The London club largely benefits from sell-out league attendances, averaging 60,100.
In Italy, where Serie A top flight league is second only to the English Premier League in terms of total revenues, stadiums are in desperate need of an overhaul.
"Italian soccer clubs have not yet developed an adequate corporate offer," said Michele Costantini, marketing director at Italy's travel agency Sport Incentive Travel.

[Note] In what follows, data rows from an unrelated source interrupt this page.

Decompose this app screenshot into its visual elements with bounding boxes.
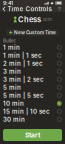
button[interactable]: 3 min | 2 sec: [0, 76, 65, 84]
button[interactable]: 15 min | 10 sec: [0, 108, 65, 116]
staticText: 10 min: [3, 100, 24, 107]
staticText: 3 min | 2 sec: [3, 76, 44, 83]
staticText: 1 min | 1 sec: [3, 52, 42, 59]
staticText: 5 min: [3, 84, 21, 91]
button[interactable]: Help: [56, 6, 65, 12]
staticText: 2 min | 1 sec: [3, 60, 43, 67]
button[interactable]: 10 min: [0, 100, 65, 108]
staticText: ?: [58, 6, 61, 12]
button[interactable]: 2 min | 1 sec: [0, 60, 65, 68]
staticText: .com: [42, 17, 52, 22]
staticText: 30 min: [3, 116, 25, 123]
staticText: 5 min | 5 sec: [3, 92, 44, 99]
staticText: Chess: [18, 15, 41, 24]
button[interactable]: 5 min: [0, 84, 65, 92]
staticText: New Custom Time: [14, 30, 56, 35]
staticText: 3 min: [3, 68, 21, 75]
button[interactable]: 30 min: [0, 116, 65, 124]
button[interactable]: Back: [0, 6, 7, 12]
button[interactable]: 1 min: [0, 44, 65, 52]
staticText: Time Controls: [7, 5, 51, 13]
staticText: 9:41: [3, 0, 13, 6]
staticText: 15 min | 10 sec: [3, 108, 50, 115]
button[interactable]: 1 min | 1 sec: [0, 52, 65, 60]
button[interactable]: 5 min | 5 sec: [0, 92, 65, 100]
staticText: 1 min: [3, 44, 20, 51]
staticText: Start: [25, 131, 40, 139]
button[interactable]: New Custom Time: [6, 30, 59, 36]
button[interactable]: Start: [3, 129, 62, 141]
button[interactable]: 3 min: [0, 68, 65, 76]
staticText: Bullet: [3, 38, 16, 44]
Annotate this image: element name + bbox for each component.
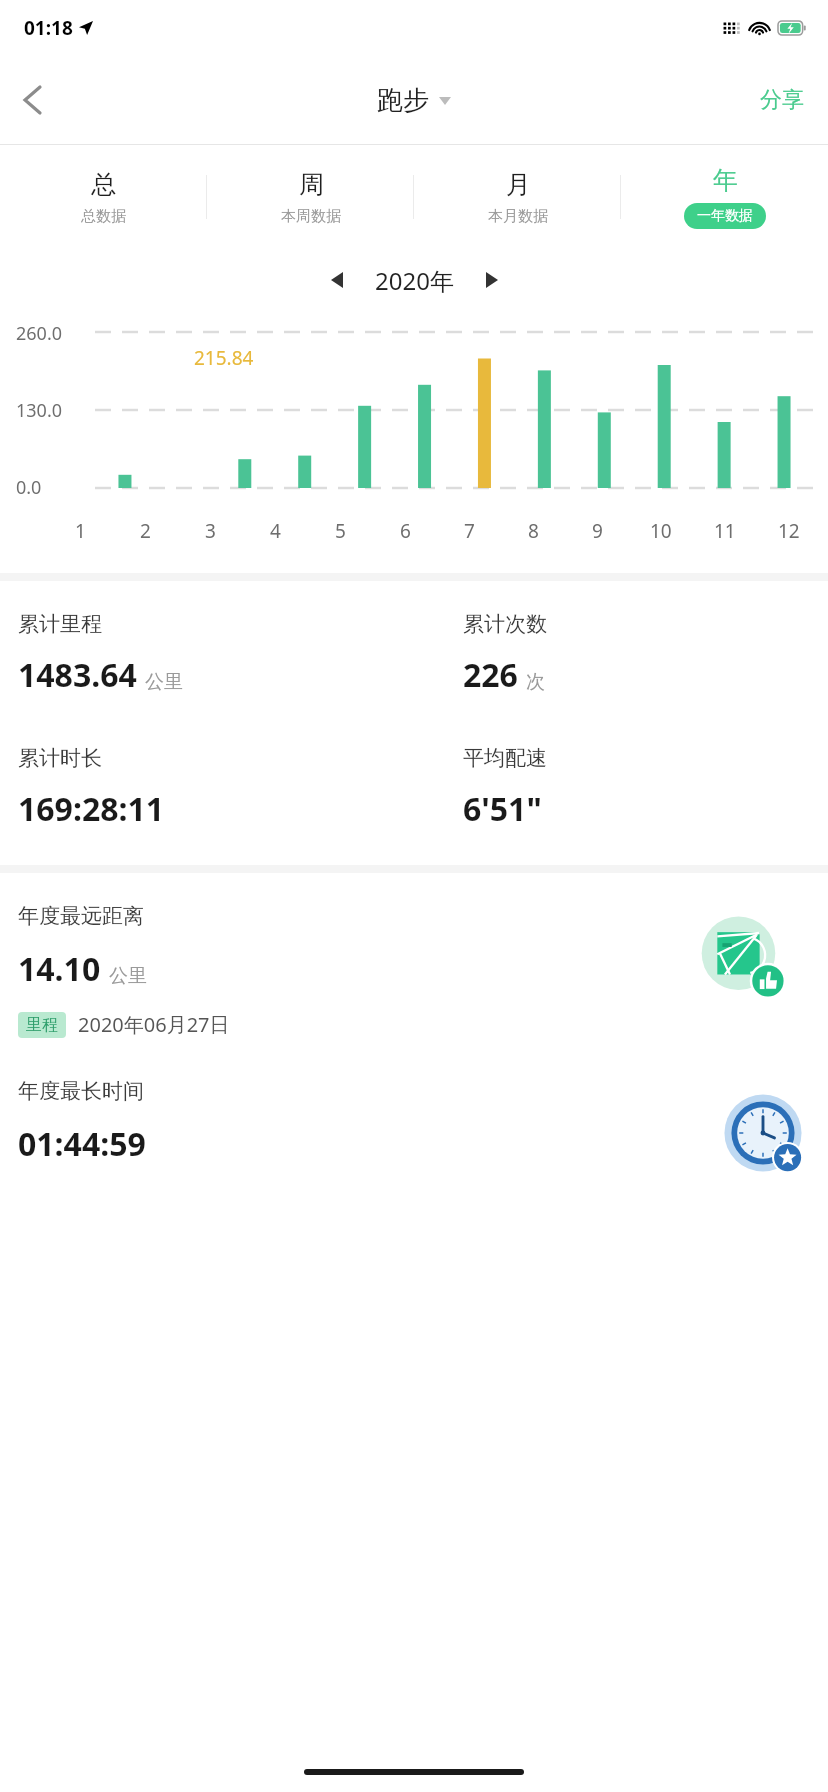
staticText: 公里 [109, 964, 147, 988]
staticText: 169:28:11 [18, 787, 165, 831]
staticText: 2020年 [375, 264, 454, 297]
button[interactable]: 周 [207, 145, 414, 249]
staticText: 2 [140, 518, 151, 544]
button[interactable]: Back [0, 68, 64, 132]
staticText: 6 [400, 518, 411, 544]
staticText: 11 [714, 518, 736, 544]
staticText: 年 [713, 165, 738, 196]
staticText: 2020年06月27日 [78, 1011, 230, 1038]
staticText: 年度最长时间 [18, 1078, 144, 1104]
staticText: 公里 [145, 670, 183, 694]
staticText: 4 [270, 518, 281, 544]
button[interactable]: 分享 [736, 72, 828, 128]
staticText: 01:44:59 [18, 1122, 146, 1166]
staticText: 10 [650, 518, 672, 544]
staticText: 年度最远距离 [18, 903, 144, 929]
staticText: 130.0 [16, 398, 63, 423]
staticText: 215.84 [194, 345, 254, 371]
button[interactable]: Next year [472, 260, 512, 300]
staticText: 1 [75, 518, 86, 544]
button[interactable]: Previous year [317, 260, 357, 300]
staticText: 里程 [26, 1015, 58, 1035]
staticText: 8 [528, 518, 539, 544]
staticText: 5 [335, 518, 346, 544]
staticText: 累计时长 [18, 745, 102, 771]
staticText: 周 [299, 169, 324, 200]
staticText: 累计次数 [463, 611, 547, 637]
staticText: 本月数据 [488, 207, 548, 226]
staticText: 跑步 [377, 84, 429, 117]
staticText: 14.10 [18, 947, 101, 991]
staticText: 一年数据 [697, 207, 753, 225]
staticText: 260.0 [16, 321, 63, 346]
staticText: 0.0 [16, 475, 42, 500]
staticText: 9 [592, 518, 603, 544]
staticText: 月 [506, 169, 531, 200]
staticText: 总数据 [81, 207, 126, 226]
staticText: 次 [526, 670, 545, 694]
staticText: 12 [778, 518, 800, 544]
button[interactable]: 跑步 [377, 84, 451, 117]
staticText: 本周数据 [281, 207, 341, 226]
button[interactable]: Route map [698, 911, 790, 1003]
staticText: 3 [205, 518, 216, 544]
button[interactable]: 年 [621, 145, 828, 249]
staticText: 01:18 [24, 15, 73, 41]
staticText: 6'51" [463, 787, 542, 831]
staticText: 累计里程 [18, 611, 102, 637]
button[interactable]: Medal [722, 1092, 804, 1174]
staticText: 1483.64 [18, 653, 137, 697]
staticText: 平均配速 [463, 745, 547, 771]
staticText: 7 [464, 518, 475, 544]
staticText: 分享 [760, 86, 804, 114]
button[interactable]: 月 [414, 145, 621, 249]
button[interactable]: 总 [0, 145, 207, 249]
staticText: 总 [91, 169, 116, 200]
staticText: 226 [463, 653, 518, 697]
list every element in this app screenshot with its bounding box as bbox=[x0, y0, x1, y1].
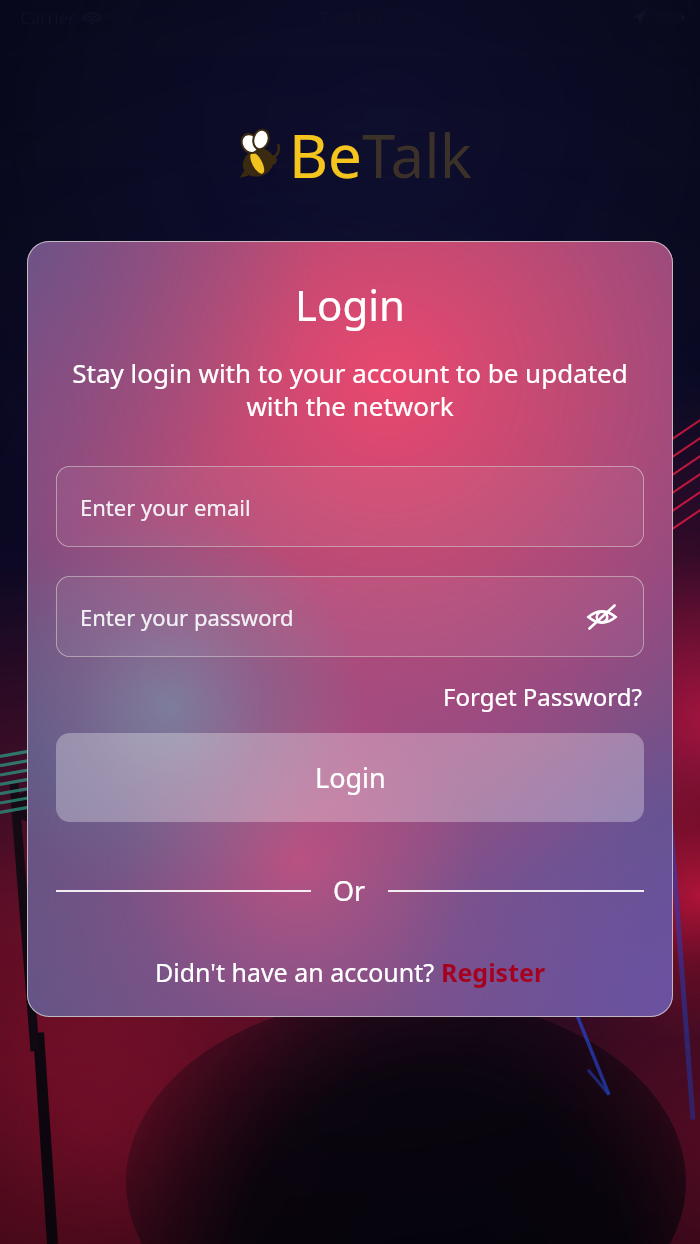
button[interactable]: Didn't have an account? bbox=[155, 955, 546, 989]
staticText: Talk bbox=[362, 114, 472, 196]
staticText: Didn't have an account? bbox=[155, 955, 441, 989]
staticText: Register bbox=[441, 955, 546, 989]
staticText: Stay login with to your account to be up… bbox=[56, 355, 644, 424]
staticText: Login bbox=[295, 276, 406, 333]
staticText: Enter your password bbox=[80, 602, 294, 632]
staticText: Forget Password? bbox=[443, 680, 642, 713]
staticText: Be bbox=[289, 114, 362, 196]
button[interactable]: Login bbox=[56, 733, 644, 822]
button[interactable]: Enter your email bbox=[56, 466, 644, 547]
staticText: Or bbox=[333, 872, 366, 909]
button[interactable]: Show password bbox=[580, 595, 624, 639]
button[interactable]: Forget Password? bbox=[441, 677, 644, 716]
staticText: Enter your email bbox=[80, 492, 251, 522]
button[interactable]: Enter your password bbox=[56, 576, 644, 657]
staticText: Login bbox=[315, 759, 386, 796]
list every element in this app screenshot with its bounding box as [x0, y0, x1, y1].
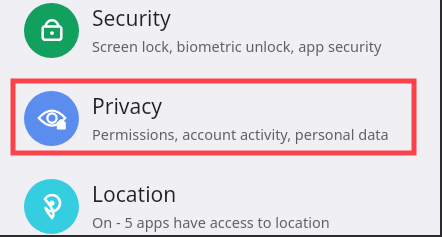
other: Security	[24, 3, 79, 58]
staticText: On - 5 apps have access to location	[92, 212, 330, 232]
other: Location	[24, 179, 79, 234]
button[interactable]: Security	[0, 2, 442, 58]
staticText: Location	[92, 180, 177, 209]
button[interactable]: Location	[0, 178, 442, 234]
staticText: Security	[92, 4, 171, 33]
staticText: Permissions, account activity, personal …	[92, 124, 389, 144]
staticText: Privacy	[92, 92, 163, 121]
staticText: Screen lock, biometric unlock, app secur…	[92, 36, 382, 56]
other: Privacy	[24, 91, 79, 146]
button[interactable]: Privacy	[0, 90, 442, 146]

Juventus -- whose matchday income accounts for seven percent of the clubs' total revenues -- is trying to make up the difference.
The Turin club is looking to increase its corporate fan base and will offer 3,500 premium seats instead of the current 500 when its new 40,000 seater stadium opens in 2011.
While general tickets prices will remain unchanged, premium seats will cost from a minimum of 2,000 euros per season to about 6,000 euros, depending on the benefits included.
"From 2011 we expect to increase our revenues from the stadium to about 30 million euros. We may still be far from British clubs revenues, but this means a lot to us," Juve's Fassone said.